Fernando y Mely se habían alejado aguas abajo, hacia Miguel y su novia. Pero ya el agua les tocaba por los hombros y Mely no se atrevía a pasar más allá.

– ¡Ali! – gritaba -. ¡Alicia!

Contestó Alicia con un grito jovial, agitando la mano.

– ¿Cubre ahí, donde estáis?

– ¡Sí, cubre un poco! – contestaba Alicia -. ¡No vengas si te da miedo!

– ¡Di que no, Mely! – dijo Miguel -. ¡No os dé reparo de venir; así os soltáis!

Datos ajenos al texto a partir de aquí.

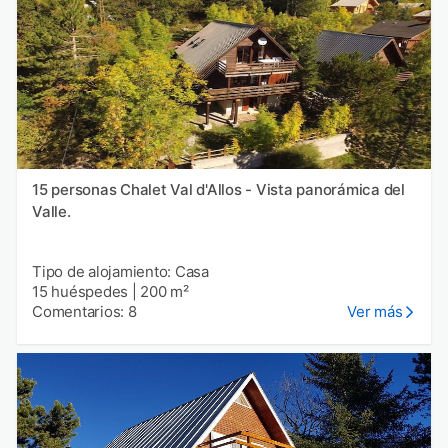
15 personas Chalet Val d'Allos - Vista panorámica del
Valle.
Tipo de alojamiento: Casa
15 huéspedes
|
200 m²
Comentarios: 8
Ver más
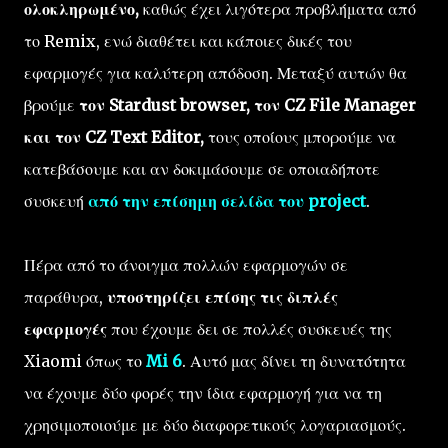
ολοκληρωμένο,
καθώς έχει λιγότερα προβλήματα από
το Remix, ενώ διαθέτει και κάποιες δικές του
εφαρμογές για καλύτερη απόδοση. Μεταξύ αυτών θα
βρούμε
τον Stardust browser, τον CZ File Manager
και τον CZ Text Editor,
τους οποίους μπορούμε να
κατεβάσουμε και αν δοκιμάσουμε σε οποιαδήποτε
συσκευή
από την επίσημη σελίδα του project
.
Πέρα από το άνοιγμα πολλών εφαρμογών σε
παράθυρα,
υποστηρίζει επίσης τις διπλές
εφαρμογές
που έχουμε δει σε πολλές συσκευές της
Xiaomi όπως το
Mi 6
. Αυτό μας δίνει τη δυνατότητα
να έχουμε δύο φορές την ίδια εφαρμογή για να τη
χρησιμοποιούμε με δύο διαφορετικούς λογαριασμούς.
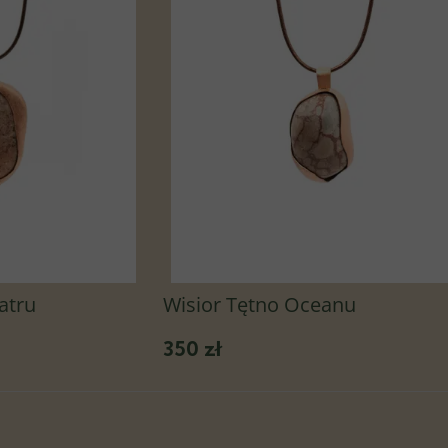
atru
Wisior Tętno Oceanu
350 zł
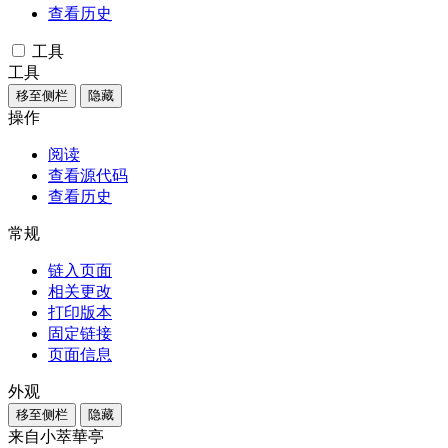
查看历史
工具
工具
移至侧栏
隐藏
操作
阅读
查看源代码
查看历史
常规
链入页面
相关更改
打印版本
固定链接
页面信息
外观
移至侧栏
隐藏
来自小萃華亭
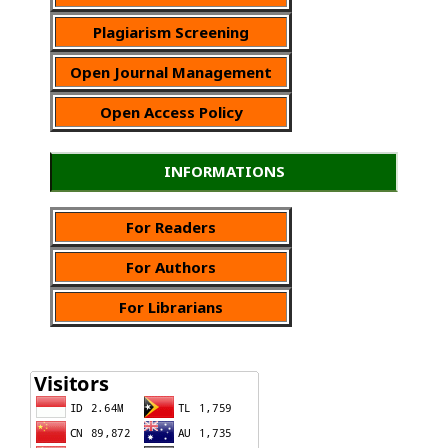
Plagiarism Screening
Open Journal Management
Open Access Policy
INFORMATIONS
For Readers
For Authors
For Librarians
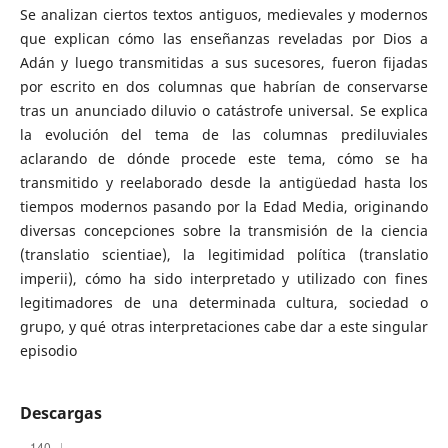
Se analizan ciertos textos antiguos, medievales y modernos
que explican cómo las enseñanzas reveladas por Dios a
Adán y luego transmitidas a sus sucesores, fueron fijadas
por escrito en dos columnas que habrían de conservarse
tras un anunciado diluvio o catástrofe universal. Se explica
la evolución del tema de las columnas prediluviales
aclarando de dónde procede este tema, cómo se ha
transmitido y reelaborado desde la antigüedad hasta los
tiempos modernos pasando por la Edad Media, originando
diversas concepciones sobre la transmisión de la ciencia
(translatio scientiae), la legitimidad política (translatio
imperii), cómo ha sido interpretado y utilizado con fines
legitimadores de una determinada cultura, sociedad o
grupo, y qué otras interpretaciones cabe dar a este singular
episodio
Descargas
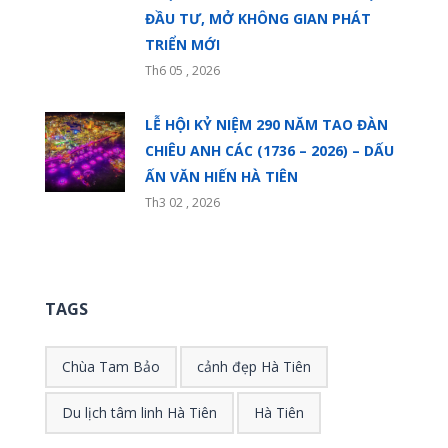
ĐẦU TƯ, MỞ KHÔNG GIAN PHÁT
TRIỂN MỚI
Th6 05 , 2026
LỄ HỘI KỶ NIỆM 290 NĂM TAO ĐÀN
CHIÊU ANH CÁC (1736 – 2026) – DẤU
ẤN VĂN HIẾN HÀ TIÊN
Th3 02 , 2026
TAGS
Chùa Tam Bảo
cảnh đẹp Hà Tiên
Du lịch tâm linh Hà Tiên
Hà Tiên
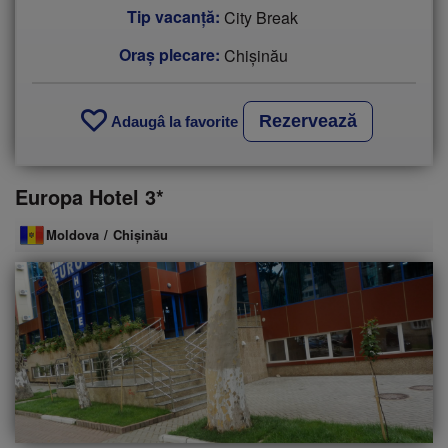
Tip vacanţă:
City Break
Oraș plecare:
Chişinău
Rezervează
Adaugâ la favorite
Europa Hotel 3*
Moldova
/
Chişinău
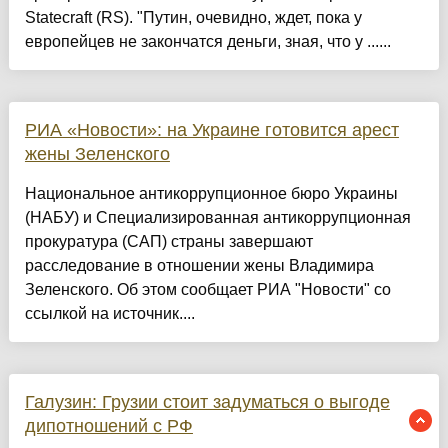
Statecraft (RS). "Путин, очевидно, ждет, пока у
европейцев не закончатся деньги, зная, что у ......
РИА «Новости»: на Украине готовится арест
жены Зеленского
Национальное антикоррупционное бюро Украины
(НАБУ) и Специализированная антикоррупционная
прокуратура (САП) страны завершают
расследование в отношении жены Владимира
Зеленского. Об этом сообщает РИА "Новости" со
ссылкой на источник....
Галузин: Грузии стоит задуматься о выгоде
дипотношений с РФ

Mely denegó con la cabeza y le decía a Fernando:

– Yo no voy, tú; tengo miedo cansarme. Luego gritó de nuevo hacia Alicia y Miguel:

– ¡Oye, venir vosotros! ¡Os tenemos que contar una cosa!

– Cotilla – dijo Fernando -. ¿Ya se lo vas a soltar todo entero? Pues vaya cosa importante que van a oír.

– Tonto, si es nada más para que vengan. Fernando se sonreía:

– Sí, sí, para que vengan… Eres, hija mía, de lo que no hay. En cuanto se te antoja eres capaz de poner en movimiento a media humanidad. Pero, hija, luego tienes ese don, que le caes en gracia a la gente, y uno no puede por menos de aguantarte las cosas.

– ¿Ah, sí? – decía ella afectando un tono reticente-. ¿Tantas cosas me tenéis que aguantar?

– ¡Cómo te gusta que te lo digan!, ¿eh? Lo que te halaga a ti que te cuente estas cosas…

– ¿A mí?

– No disimules, ahora, vamos; que ya te has puesto en evidencia.

– ¡Huy qué odioso! – decía medio picada y delatando una sonrisa -. ¡Qué odioso te sabes poner, hijo mío, cuando te ríes con esa risa de conejo que te sale! ¡Hiii! ¡Me da una rabia que es que te mataba, fíjate! – le sacudía la cara delante, apretando los dientes y guiñando los ojos -. ¡Hiii, qué risa de conejo! – y se reía ella misma, divirtiéndose con su propia rabia -. ¡Tonto, odioso! Ya vienen estos…

Ahora Santos se divertía con el miedo de Carmen, porque la había arrastrado hasta un punto en el que apenas los hombros le sobresalían.

– ¡Mirar ésta, el canguelo que tiene! – les gritaba riendo a los otros.

La chica se le agarraba con ambas manos y estiraba el cuello, como queriendo apartarse del agua cuanto podía.

– ¡Chulo, eres un chulo, ya está! ¡Ay, aquí cubre, Santos; ay, no me sueltes, me cubre!